What is required
Scan the records below and copy every line that contains the string "trans".

The data

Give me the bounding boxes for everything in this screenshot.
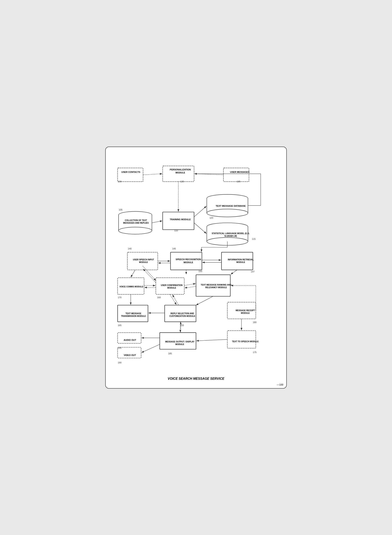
text-to-speech-box: TEXT TO SPEECH MODULE bbox=[231, 333, 260, 351]
reply-selection-ref: 155 bbox=[180, 324, 184, 326]
svg-line-64 bbox=[173, 295, 178, 305]
personalization-ref: 125 bbox=[180, 180, 184, 183]
voice-comms-box: VOICE COMMS MODULE bbox=[118, 278, 145, 295]
text-msg-ranking-box: TEXT MESSAGE RANKING AND RELEVANCY MODUL… bbox=[198, 275, 234, 297]
user-messages-ref: 135 bbox=[237, 180, 240, 183]
reply-selection-box: REPLY SELECTION AND CUSTOMIZATION MODULE bbox=[166, 306, 198, 323]
video-out-box: VIDEO OUT bbox=[118, 350, 142, 361]
svg-line-70 bbox=[196, 340, 228, 341]
text-msg-trans-ref: 165 bbox=[118, 324, 121, 326]
diagram-container: USER CONTACTS 130 PERSONALIZATION MODULE… bbox=[112, 153, 280, 375]
user-confirmation-box: USER CONFIRMATION MODULE bbox=[157, 278, 186, 295]
svg-line-52 bbox=[231, 270, 237, 274]
video-out-ref: 190 bbox=[118, 361, 121, 364]
personalization-box: PERSONALIZATION MODULE bbox=[164, 163, 196, 179]
collection-box: COLLECTION OF TEXT MESSAGES AND REPLIES bbox=[119, 214, 153, 230]
page: USER CONTACTS 130 PERSONALIZATION MODULE… bbox=[105, 147, 287, 389]
text-msg-db-box: TEXT MESSAGE DATABASE bbox=[210, 196, 252, 216]
speech-recognition-box: SPEECH RECOGNITION MODULE bbox=[172, 252, 205, 270]
svg-line-72 bbox=[142, 344, 160, 353]
svg-line-60 bbox=[196, 296, 213, 305]
message-receipt-box: MESSAGE RECEIPT MODULE bbox=[231, 303, 260, 321]
text-msg-trans-box: TEXT MESSAGE TRANSMISSION MODULE bbox=[118, 306, 149, 323]
user-contacts-ref: 130 bbox=[118, 180, 121, 183]
diagram-title: VOICE SEARCH MESSAGE SERVICE bbox=[112, 377, 280, 381]
stat-lang-box: STATISTICAL LANGUAGE MODEL (E.G. N-GRAM … bbox=[210, 225, 252, 245]
svg-line-53 bbox=[131, 270, 135, 277]
message-receipt-ref: 180 bbox=[253, 321, 257, 323]
user-speech-ref: 140 bbox=[128, 247, 131, 250]
text-msg-ranking-ref: 150 bbox=[198, 270, 202, 272]
svg-line-35 bbox=[143, 174, 162, 175]
user-speech-box: USER SPEECH INPUT MODULE bbox=[128, 252, 159, 270]
user-contacts-box: USER CONTACTS bbox=[118, 165, 144, 179]
training-box: TRAINING MODULE bbox=[164, 210, 196, 229]
info-retrieval-box: INFORMATION RETRIEVAL MODULE bbox=[225, 252, 257, 270]
text-msg-db-ref: 120 bbox=[210, 217, 213, 219]
svg-line-38 bbox=[152, 221, 162, 223]
message-output-box: MESSAGE OUTPUT / DISPLAY MODULE bbox=[161, 335, 198, 352]
svg-line-63 bbox=[170, 294, 177, 305]
svg-line-55 bbox=[143, 269, 156, 283]
text-to-speech-ref: 175 bbox=[253, 351, 257, 354]
message-output-ref: 185 bbox=[168, 352, 172, 355]
stat-lang-ref: 115 bbox=[252, 238, 256, 240]
user-confirmation-ref: 160 bbox=[157, 296, 161, 299]
svg-line-36 bbox=[194, 174, 224, 175]
audio-out-ref: 195 bbox=[118, 347, 121, 349]
svg-line-59 bbox=[185, 286, 196, 288]
voice-comms-ref: 170 bbox=[118, 296, 121, 299]
user-messages-box: USER MESSAGES bbox=[227, 165, 253, 179]
speech-recognition-ref: 145 bbox=[172, 247, 176, 250]
corner-ref: —100 bbox=[277, 383, 283, 386]
info-retrieval-ref: 147 bbox=[251, 270, 254, 273]
training-ref: 110 bbox=[174, 229, 178, 232]
collection-ref: 105 bbox=[119, 209, 122, 211]
audio-out-box: AUDIO OUT bbox=[118, 335, 142, 346]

Answer to this exercise
text-msg-trans-ref: 165 bbox=[118, 324, 121, 326]
text-msg-trans-box: TEXT MESSAGE TRANSMISSION MODULE bbox=[118, 306, 149, 323]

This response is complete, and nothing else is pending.